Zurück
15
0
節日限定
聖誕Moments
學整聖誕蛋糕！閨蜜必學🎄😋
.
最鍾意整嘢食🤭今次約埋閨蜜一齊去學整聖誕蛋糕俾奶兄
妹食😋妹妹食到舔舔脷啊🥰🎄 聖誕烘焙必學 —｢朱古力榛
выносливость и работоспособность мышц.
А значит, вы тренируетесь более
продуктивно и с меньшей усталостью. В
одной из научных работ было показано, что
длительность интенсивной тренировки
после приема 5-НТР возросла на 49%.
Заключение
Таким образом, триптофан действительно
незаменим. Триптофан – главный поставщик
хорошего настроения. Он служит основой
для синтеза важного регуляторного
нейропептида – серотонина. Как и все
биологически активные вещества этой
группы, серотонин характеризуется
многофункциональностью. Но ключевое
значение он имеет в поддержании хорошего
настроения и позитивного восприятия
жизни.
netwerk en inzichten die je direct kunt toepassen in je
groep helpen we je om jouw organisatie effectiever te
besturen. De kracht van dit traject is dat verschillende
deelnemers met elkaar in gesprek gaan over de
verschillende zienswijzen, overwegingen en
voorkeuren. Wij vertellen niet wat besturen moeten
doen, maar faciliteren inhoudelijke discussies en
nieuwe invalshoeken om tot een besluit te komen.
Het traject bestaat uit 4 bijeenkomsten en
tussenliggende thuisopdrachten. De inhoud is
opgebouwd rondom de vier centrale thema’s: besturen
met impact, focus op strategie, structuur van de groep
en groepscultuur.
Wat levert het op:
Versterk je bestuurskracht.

# Exercise requirements:
Your answer should consist only of the lines from the one with "met impact, focus" through the last line of the entries above, retyped exactly.

# Solution to this exercise:
met impact, focus op strategie, structuur van de groep
en groepscultuur.
Wat levert het op:
Versterk je bestuurskracht.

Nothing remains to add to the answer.